My relationship with home has always been complicated.
I traveled with my parents quite a bit from the age of four onward.
It wasn’t until a decade later that I wasn’t the “new girl” anymore; then after a few years of being comfortable with Toronto, I was uprooted again. This time, on my own, across the Atlantic, back to England where I have happy memories as a child.
In the years that followed, I split my time between Canada and Europe, with regular trips to hardship places, often during birthdays and holidays. I tried to escape the holidays by being with those with greater pain. I didn’t understand that pain couldn’t be compared. A lot of those in development work are like that—people who are empty inside trying to make it better for people who are even more shattered inside. Perhaps this is why the world isn’t better yet—the wounded fixing the more wounded.
People who choose to be absent from home often carry the same baggage. I didn’t confront. I bypassed. A lot of us did. Even in the most remote of places, I never had trouble finding a group of expats who also came to escape. We had a lot in common. We weren’t the Hallmark holiday bunch. But running away doesn’t actually make us free. Everywhere I travelled to, I wondered about home.
This feeling isn’t just part of the “foreign tax,” as I like to call it. When there has been distance and time within the family, the sense of home becomes hard to grasp again. Why doesn’t it feel like home when you’re finally “at home”? Homesick for a place that no longer exists? The holidays only amplify these feelings.
So I continued to look to the outside world to find my answers. I ate-prayed-loved, and indulged in the fantasy of, “Maybe this could be home.” I looked to the outside world to find a sense of belonging, and I wandered in all the wrong alleys. I became detached as a coping mechanism. I didn’t care anymore, but the emptiness remained. Correction, I always cared; I just buried that care. Sometimes I wonder why in survival mode, we kill our darlings.
During my travels and music and art therapy work, I asked everyone I met, what does “home” mean for them. I asked this at refugee camps. The kids I met in these refugee camps are among the bravest and strongest people I’ve met. I asked them to draw their “homes” in attempt to find inspiration. They came back to me with drawings of houses that looked like a triangle on top of a square, with two windows and a door.

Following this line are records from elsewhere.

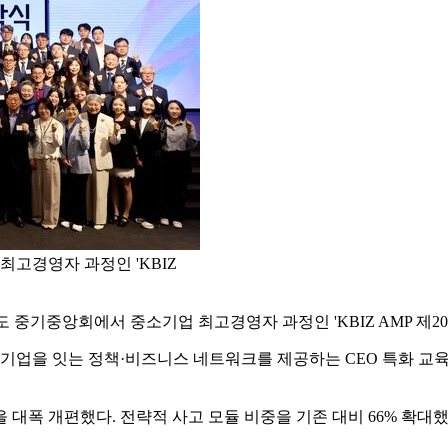
고경영자 과정인 'KBIZ
 중기중앙회에서 중소기업 최고경영자 과정인 'KBIZ AMP 제20
만 중소기업을 잇는 정책·비즈니스 네트워크를 제공하는 CEO 특화 교육
대폭 개편했다. 전략적 사고 모듈 비중을 기존 대비 66% 확대했으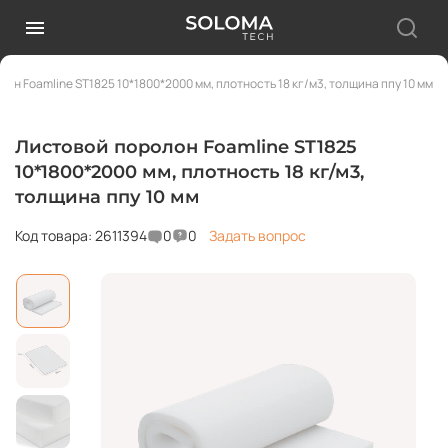
он Foamline ST1825 10*1800*2000 мм, плотность 18 кг/м3, толщина ппу 10 мм
Листовой поролон Foamline ST1825
10*1800*2000 мм, плотность 18 кг/м3,
толщина ппу 10 мм
Код товара: 2611394
0
0
Задать вопрос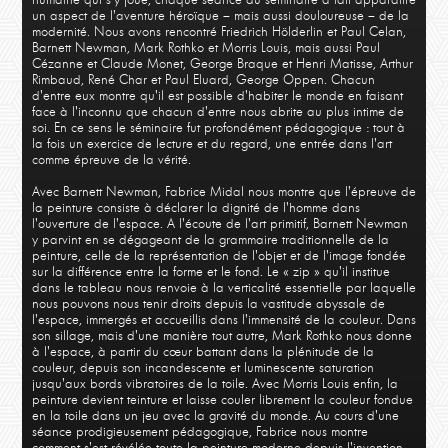
un aspect de l'aventure héroïque – mais aussi douloureuse – de la
modernité. Nous avons rencontré Friedrich Hölderlin et Paul Celan,
Barnett Newman, Mark Rothko et Morris Louis, mais aussi Paul
Cézanne et Claude Monet, George Braque et Henri Matisse, Arthur
Rimbaud, René Char et Paul Eluard, George Oppen. Chacun
d'entre eux montre qu'il est possible d'habiter le monde en faisant
face à l'inconnu que chacun d'entre nous abrite au plus intime de
soi. En ce sens le séminaire fut profondément pédagogique : tout à
la fois un exercice de lecture et du regard, une entrée dans l'art
comme épreuve de la vérité.
Avec Barnett Newman, Fabrice Midal nous montre que l'épreuve de
la peinture consiste à déclarer la dignité de l'homme dans
l'ouverture de l'espace. A l'écoute de l'art primitif, Barnett Newman
y parvint en se dégageant de la grammaire traditionnelle de la
peinture, celle de la représentation de l'objet et de l'image fondée
sur la différence entre la forme et le fond. Le « zip » qu'il institue
dans le tableau nous renvoie à la verticalité essentielle par laquelle
nous pouvons nous tenir droits depuis la vastitude abyssale de
l'espace, immergés et accueillis dans l'immensité de la couleur. Dans
son sillage, mais d'une manière tout autre, Mark Rothko nous donne
à l'espace, à partir du cœur battant dans la plénitude de la
couleur, depuis son incandescente et luminescente saturation
jusqu'aux bords vibratoires de la toile. Avec Morris Louis enfin, la
peinture devient teinture et laisse couler librement la couleur fondue
en la toile dans un jeu avec la gravité du monde. Au cours d'une
séance prodigieusement pédagogique, Fabrice nous montre
comment s'est révélée toute la peinture moderne depuis l'invention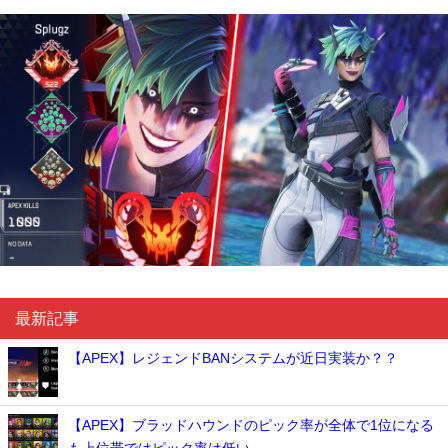
最新記事
【APEX】レジェンドBANシステムが近日実装か？？
【APEX】ブラッドハウンドのピック率が全体で1位になる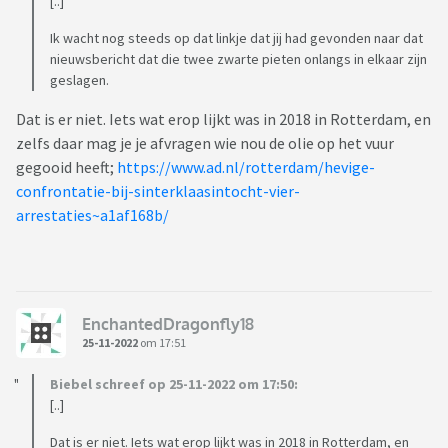
[..]
Ik wacht nog steeds op dat linkje dat jij had gevonden naar dat
nieuwsbericht dat die twee zwarte pieten onlangs in elkaar zijn
geslagen.
Dat is er niet. Iets wat erop lijkt was in 2018 in Rotterdam, en
zelfs daar mag je je afvragen wie nou de olie op het vuur
gegooid heeft;
https://www.ad.nl/rotterdam/hevige-
confrontatie-bij-sinterklaasintocht-vier-
arrestaties~a1af168b/
EnchantedDragonfly18
25-11-2022
om 17:51
Biebel schreef op 25-11-2022 om 17:50:
[..]
Dat is er niet. Iets wat erop lijkt was in 2018 in Rotterdam, en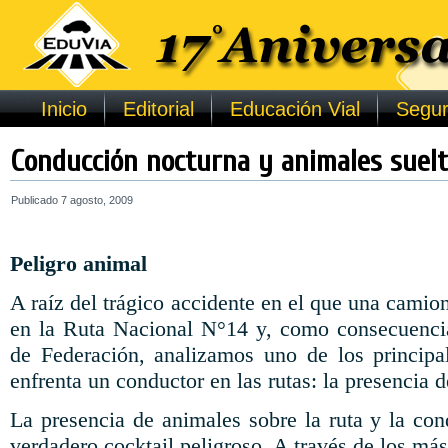
Inicio
Editorial
Educación Vial
Segur
Conducción nocturna y animales suel
Publicado
7 agosto, 2009
Peligro animal
A raíz del trágico accidente en el que una camio
en la Ruta Nacional N°14 y, como consecuencia
de Federación, analizamos uno de los principa
enfrenta un conductor en las rutas: la presencia 
La presencia de animales sobre la ruta y la co
verdadero cocktail peligroso. A través de los má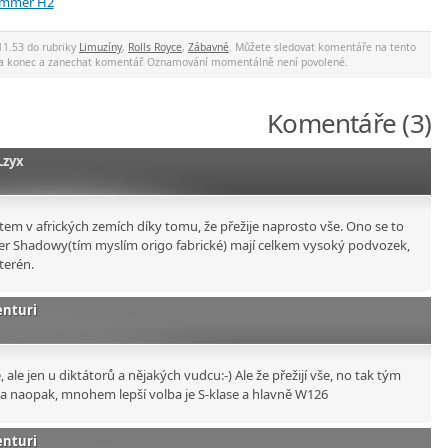
ummer H2
11.53 do rubriky
Limuzíny
,
Rolls Royce
,
Zábavné
. Můžete sledovat komentáře na tento
 na konec a zanechat komentář. Oznamování momentálně není povolené.
Komentáře (3)
Lzyx
tem v afrických zemích díky tomu, že přežije naprosto vše. Ono se to
lver Shadowy(tím myslím origo fabrické) mají celkem vysoký podvozek,
 terén.
enturi
, ale jen u diktátorů a nějakých vudcu:-) Ale že přežijí vše, no tak tým
 ba naopak, mnohem lepší volba je S-klase a hlavně W126
enturi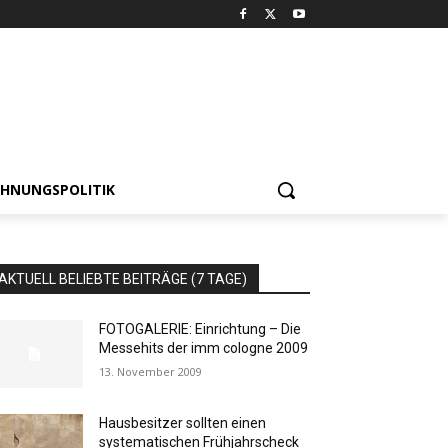
HNUNGSPOLITIK
AKTUELL BELIEBTE BEITRÄGE (7 TAGE)
FOTOGALERIE: Einrichtung – Die
Messehits der imm cologne 2009
13. November 2009
Hausbesitzer sollten einen
systematischen Frühjahrscheck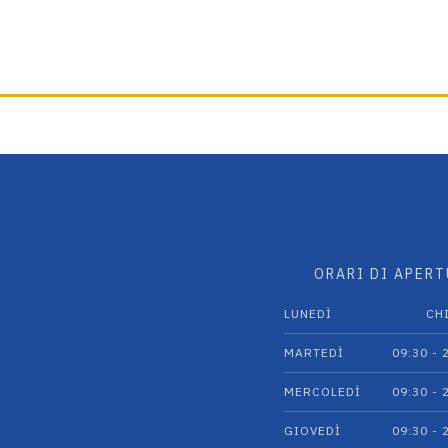
scelte
nella
pagina
del
prodotto
ORARI DI APER
LUNEDÌ
CH
MARTEDÌ
09:30 - 
MERCOLEDÌ
09:30 - 
GIOVEDÌ
09:30 - 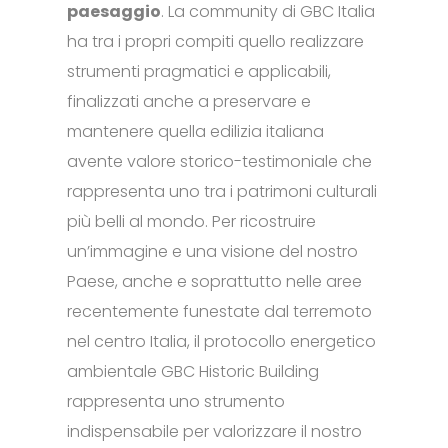
paesaggio
. La community di GBC Italia
ha tra i propri compiti quello realizzare
strumenti pragmatici e applicabili,
finalizzati anche a preservare e
mantenere quella edilizia italiana
avente valore storico-testimoniale che
rappresenta uno tra i patrimoni culturali
più belli al mondo. Per ricostruire
un’immagine e una visione del nostro
Paese, anche e soprattutto nelle aree
recentemente funestate dal terremoto
nel centro Italia, il protocollo energetico
ambientale GBC Historic Building
rappresenta uno strumento
indispensabile per valorizzare il nostro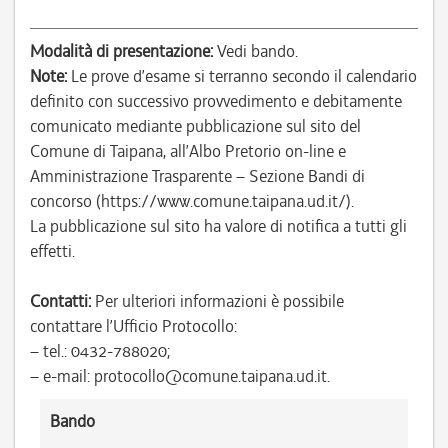
Modalità di presentazione:
Vedi bando.
Note:
Le prove d’esame si terranno secondo il calendario
definito con successivo provvedimento e debitamente
comunicato mediante pubblicazione sul sito del
Comune di Taipana, all’Albo Pretorio on-line e
Amministrazione Trasparente – Sezione Bandi di
concorso (https://www.comune.taipana.ud.it/).
La pubblicazione sul sito ha valore di notifica a tutti gli
effetti.
Contatti:
Per ulteriori informazioni è possibile
contattare l’Ufficio Protocollo:
– tel.: 0432-788020;
– e-mail: protocollo@comune.taipana.ud.it.
Bando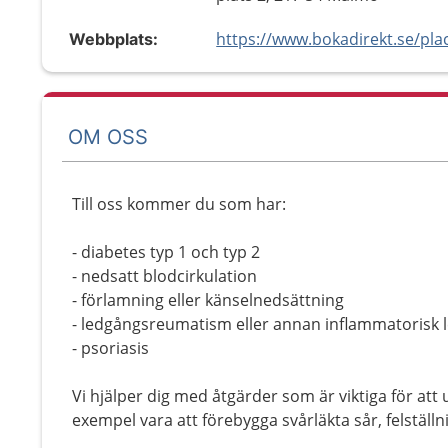
Webbplats:
OM OSS
Till oss kommer du som har:
- diabetes typ 1 och typ 2
- nedsatt blodcirkulation
- förlamning eller känselnedsättning
- ledgångsreumatism eller annan inflammatorisk
- psoriasis
Vi hjälper dig med åtgärder som är viktiga för att 
exempel vara att förebygga svårläkta sår, felställ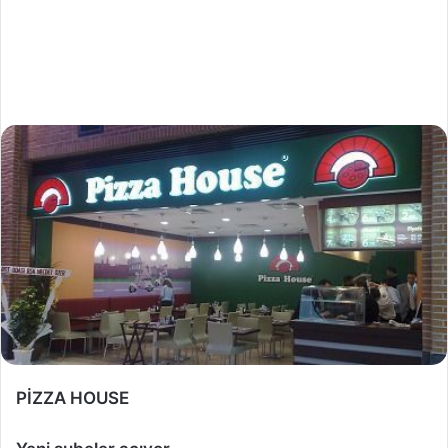
PİZZA HOUSE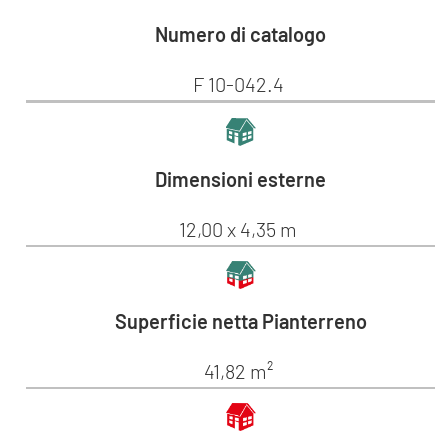
Numero di catalogo
F 10-042.4
Dimensioni esterne
12,00 x 4,35 m
Superficie netta Pianterreno
41,82 m²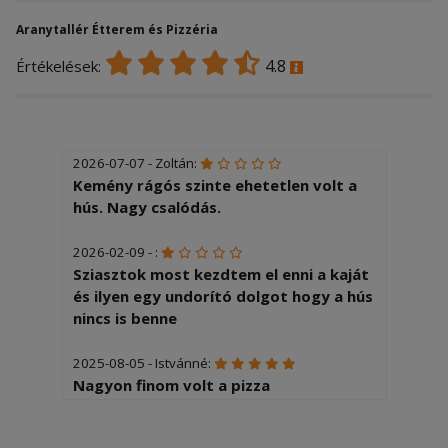
Aranytallér Étterem és Pizzéria
4.8
Értékelések:
2026-07-07 - Zoltán:
Kemény rágós szinte ehetetlen volt a
hús. Nagy csalódás.
2026-02-09 - :
Sziasztok most kezdtem el enni a kaját
és ilyen egy undorító dolgot hogy a hús
nincs is benne
2025-08-05 - Istvánné:
Nagyon finom volt a pizza
2025-07-04 - Gábor: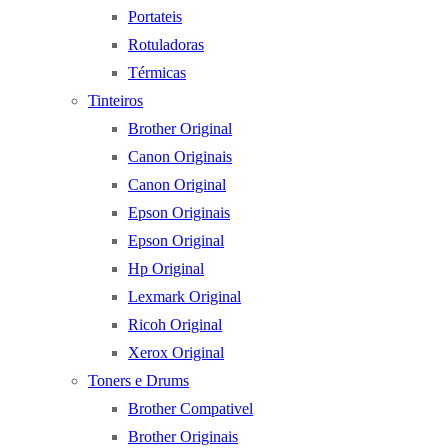
Portateis
Rotuladoras
Térmicas
Tinteiros
Brother Original
Canon Originais
Canon Original
Epson Originais
Epson Original
Hp Original
Lexmark Original
Ricoh Original
Xerox Original
Toners e Drums
Brother Compativel
Brother Originais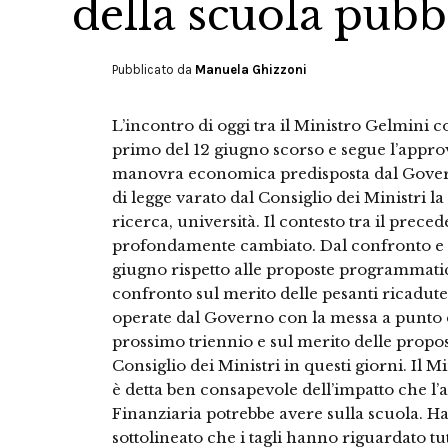
della scuola pubb
Pubblicato da
Manuela Ghizzoni
L’incontro di oggi tra il Ministro Gelmini co
primo del 12 giugno scorso e segue l’appro
manovra economica predisposta dal Governo
di legge varato dal Consiglio dei Ministri l
ricerca, università. Il contesto tra il prece
profondamente cambiato. Dal confronto e 
giugno rispetto alle proposte programmatich
confronto sul merito delle pesanti ricadute
operate dal Governo con la messa a punto
prossimo triennio e sul merito delle propos
Consiglio dei Ministri in questi giorni. Il M
è detta ben consapevole dell’impatto che l’a
Finanziaria potrebbe avere sulla scuola. H
sottolineato che i tagli hanno riguardato tut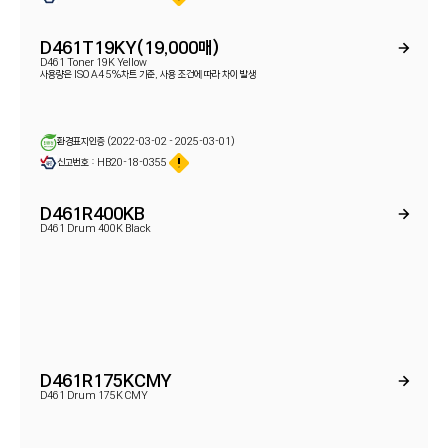
D461T19KY(19,000매)
D461 Toner 19K Yellow
사용량은 ISO A4 5%차트 기준, 사용 조건에 따라 차이 발생
환경표지인증 (2022-03-02 - 2025-03-01)
신고번호 : HB20-18-0355
D461R400KB
D461 Drum 400K Black
D461R175KCMY
D461 Drum 175K CMY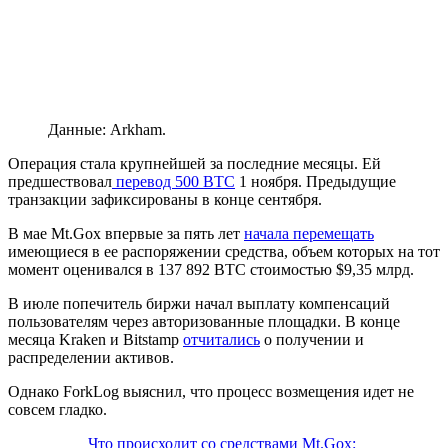
Данные: Arkham.
Операция стала крупнейшей за последние месяцы. Ей
предшествовал
перевод 500 BTC
1 ноября. Предыдущие
транзакции зафиксированы в конце сентября.
В мае Mt.Gox впервые за пять лет
начала перемещать
имеющиеся в ее распоряжении средства, объем которых на тот
момент оценивался в 137 892 BTC стоимостью $9,35 млрд.
В июле попечитель биржи начал выплату компенсаций
пользователям через авторизованные площадки. В конце
месяца Kraken и Bitstamp
отчитались
о получении и
распределении активов.
Однако ForkLog выяснил, что процесс возмещения идет не
совсем гладко.
Что происходит со средствами Mt.Gox: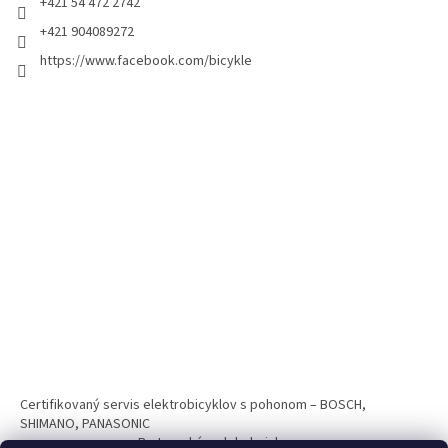
+421 54 472 2742
+421 904089272
https://www.facebook.com/bicykle
Certifikovaný servis elektrobicyklov s pohonom – BOSCH,
SHIMANO, PANASONIC
Partnerský web hokejshop.eu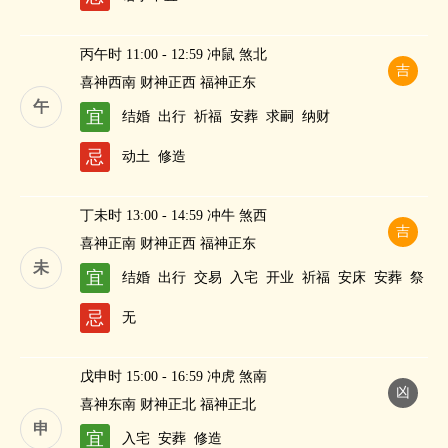
丙午时 11:00 - 12:59 冲鼠 煞北
吉
喜神西南 财神正西 福神正东
午
宜
结婚
出行
祈福
安葬
求嗣
纳财
忌
动土
修造
丁未时 13:00 - 14:59 冲牛 煞西
吉
喜神正南 财神正西 福神正东
未
宜
结婚
出行
交易
入宅
开业
祈福
安床
安葬
祭
祀
修造
求嗣
纳财
忌
无
戊申时 15:00 - 16:59 冲虎 煞南
凶
喜神东南 财神正北 福神正北
申
宜
入宅
安葬
修造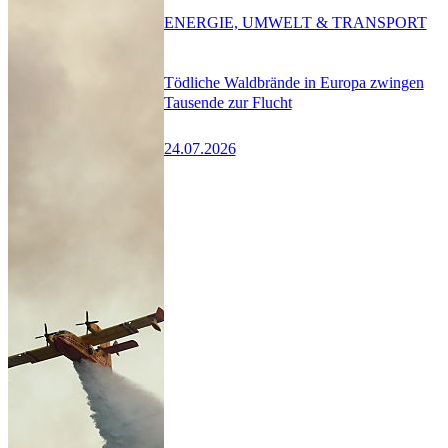
ENERGIE, UMWELT & TRANSPORT
Tödliche Waldbrände in Europa zwingen
Tausende zur Flucht
24.07.2026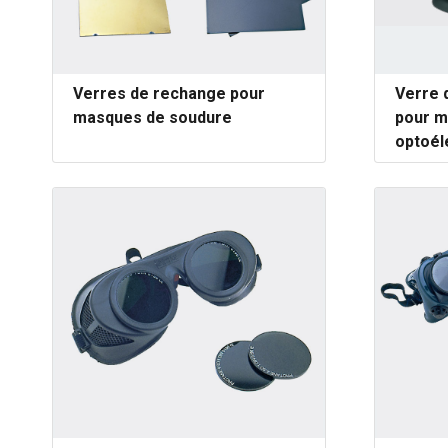
Verres de rechange pour
Verre 
masques de soudure
pour 
optoél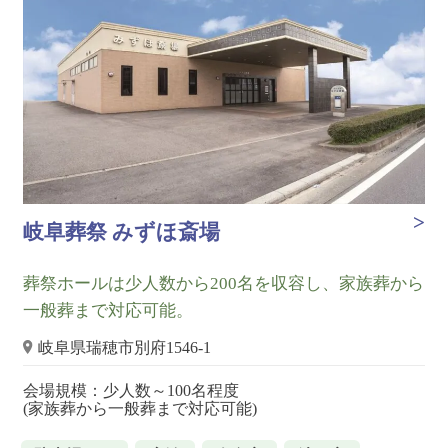
岐阜葬祭 みずほ斎場
葬祭ホールは少人数から200名を収容し、家族葬から
一般葬まで対応可能。
岐阜県瑞穂市別府1546-1
会場規模：少人数～100名程度
(家族葬から一般葬まで対応可能)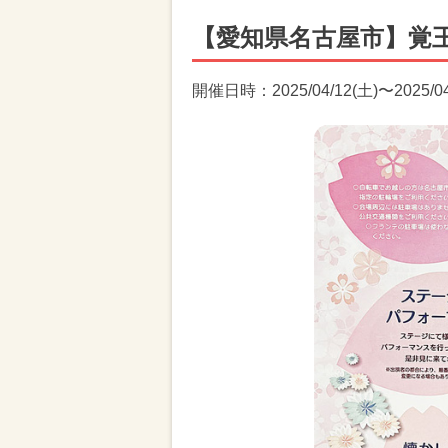
【愛知県名古屋市】覚
開催日時：2025/04/12(土)〜2025/04/1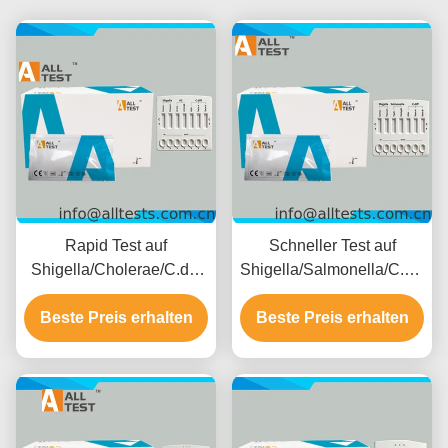
Rapid Test auf
Schneller Test auf
Shigella/Cholerae/C.diff
Shigella/Salmonella/C.diff
bei bakteriellem Durchfall
bei bakteriellem Durchfall
mit einer Lesezeit von 10
Beste Preis erhalten
Beste Preis erhalten
mit schnellen
Minuten, CE-Zertifiziert
Ergebnissen in 10
und hoher Genauigkeit
Minuten, hoher
Genauigkeit und
einfacher visueller
Interpretation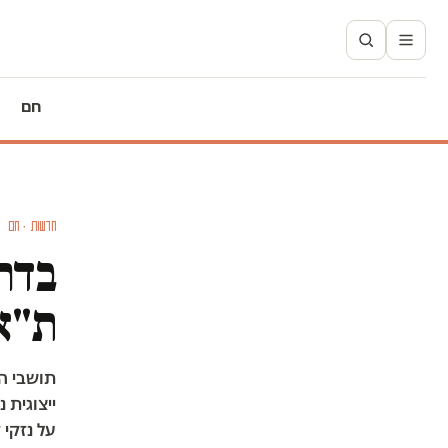
חם
חדשות · חם
בדרך
ת"א 
תושבי הש
ייצוגית
על נזקי 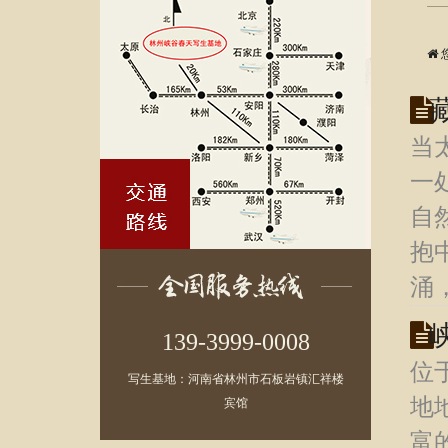
当
一
自
抱
涌
139-3999-0008
位
写生基地：河南省林州市石板岩镇汇祥楼
地
宾馆
富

Home is a loaded word. During the years when I was in a long-distance relationship, I would never say, “I’m back home,” but instead I would say, “I’m back at the apartment.” This was a big development from the days when I would call hotel rooms and airports “home.” But perhaps more dangerously, is that I’ve planted a seed of home in a person, and that person wasn’t myself.
Calling someone a home might seem like a romantic thing to do, but for someone who’s never had a solid home, this was lethal attachment. Pop culture picks up this feeling and benefits from this emptiness by feeding us songs about finding home in someone’s eyes, or arms, or heart, and friends who have known my troubled relationship with “home” have also told me, “Sometimes, home could be another person.” To this tried notion, the most optimistic thing I could say is that our partners, if a home at all, would only be a second home.
As I continue to wrestle with the feeling of “home,” now for half of my life, I’ve also started to build a home within myself. Instead of looking outside, I started to mind the space inside, to tend to my own garden, where my heart lives.
If we believe home to be such a wonderful thing, then why would we ever relinquish our role in building it and outsource the design and care? Why would we pay our hearts and bodies as rent, so we could stay in a shack when we’ve left our own palace to collect dust? I’ve spent 17 years searching for home, and I’ve finally found it. I’ve always had it. I just mislabeled it as “baggage.” You have it, too. Just look into the mirror.
The pandemic years have put a temporary halt to a lot of these feelings as we’ve had to adjust to so many “new normals” and comfort zone expansions. It’s like a numbing cream. But now that the effect is wearing off, so much is coming to the surface, aggressively, and I can feel it, sense it, miles and countries away.
This holiday season, as crowds inundate stores and choose distractions over healing, the better thing to do might be to simply unpack our boxes and baggage and take a tour of the home within ourselves. Breathe into the spaces we’ve forgotten about. Take notice of the corners and rooms we’ve neglected. No gift wrapped in a bow, nor plane ticket, nor fancy vacations can help us find our way home. Trust me, I’ve been looking in over 30 countries, uprooted my life in three continents eight times.
As I reflect upon the holiday season this year, the greatest gift we could give ourselves is the gift of coming home. If the pathway isn’t yet clear, then it’s time we do our cleaning and building. The rent is too high otherwise—and if we don’t build a concrete home within ourselves, we will always be at the mercy of other people’s swamps.